(The data Opens)

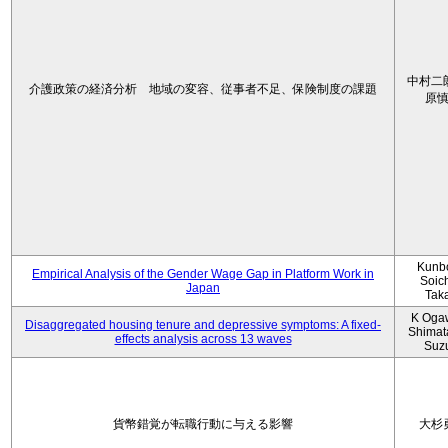
中村二
介護政策の経済分析 地域の変容、従事者不足、保険制度の課題
原
Kunbo
Empirical Analysis of the Gender Wage Gap in Platform Work in
Soic
Japan
Tak
K Oga
Disaggregated housing tenure and depressive symptoms: A fixed-
Shimat
effects analysis across 13 waves
Suz
貨幣錯覚が転職行動に与える影響
大杉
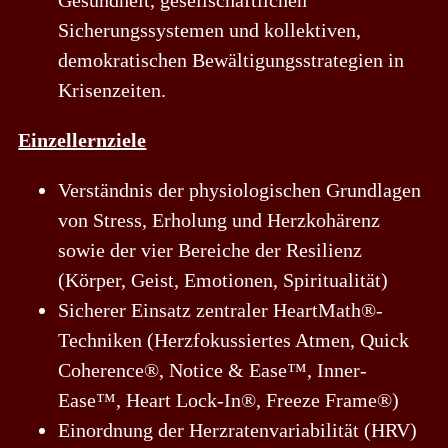
Sicherungssystemen und kollektiven,
demokratischen Bewältigungsstrategien in
Krisenzeiten.
Einzellernziele
Verständnis der physiologischen Grundlagen
von Stress, Erholung und Herzkohärenz
sowie der vier Bereiche der Resilienz
(Körper, Geist, Emotionen, Spiritualität)
Sicherer Einsatz zentraler HeartMath®-
Techniken (Herzfokussiertes Atmen, Quick
Coherence®, Notice & Ease™, Inner-
Ease™, Heart Lock-In®, Freeze Frame®)
Einordnung der Herzratenvariabilität (HRV)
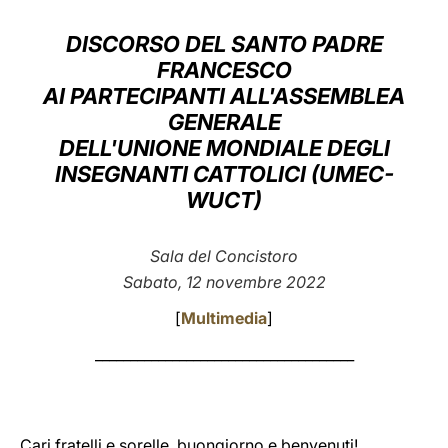
LATINE
DISCORSO DEL SANTO PADRE
FRANCESCO
AI PARTECIPANTI ALL'ASSEMBLEA
GENERALE
DELL'UNIONE MONDIALE DEGLI
INSEGNANTI CATTOLICI (UMEC-
WUCT)
Sala del Concistoro
Sabato, 12 novembre 2022
[
Multimedia
]
_____________________________________
Cari fratelli e sorelle, buongiorno e benvenuti!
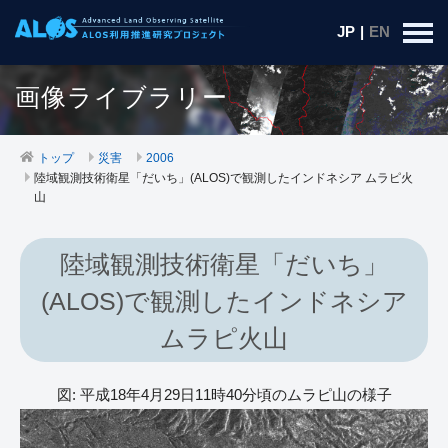
JP
|
EN
画像ライブラリー
トップ
災害
2006
陸域観測技術衛星「だいち」(ALOS)で観測したインドネシア ムラピ火
山
陸域観測技術衛星「だいち」
(ALOS)で観測したインドネシア
ムラピ火山
図: 平成18年4月29日11時40分頃のムラピ山の様子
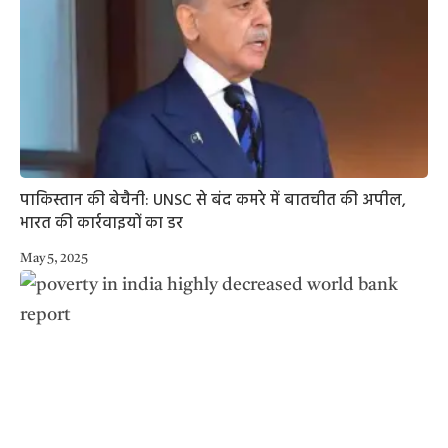
पाकिस्तान की बेचैनी: UNSC से बंद कमरे में बातचीत की अपील,
भारत की कार्रवाइयों का डर
May 5, 2025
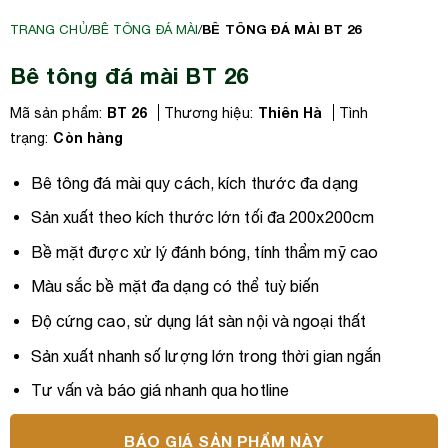
BÊ TÔNG ĐÁ MÀI BT 26
TRANG CHỦ
/
BÊ TÔNG ĐÁ MÀI
/
Bê tông đá mài BT 26
BT 26
Thiên Hà
Mã sản phẩm:
Thương hiệu:
Tình
Còn hàng
trạng:
Bê tông đá mài quy cách, kích thước đa dạng
Sản xuất theo kích thước lớn tối đa 200x200cm
Bề mặt được xử lý đánh bóng, tính thẩm mỹ cao
Màu sắc bề mặt đa dạng có thể tuỳ biến
Độ cứng cao, sử dụng lát sàn nội và ngoại thất
Sản xuất nhanh số lượng lớn trong thời gian ngắn
Tư vấn và báo giá nhanh qua hotline
BÁO GIÁ SẢN PHẨM NÀY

(The data Closes)

Activity = In the data above, how many lines contain the string "Ease"? Answer with the number only.

Task solution = 2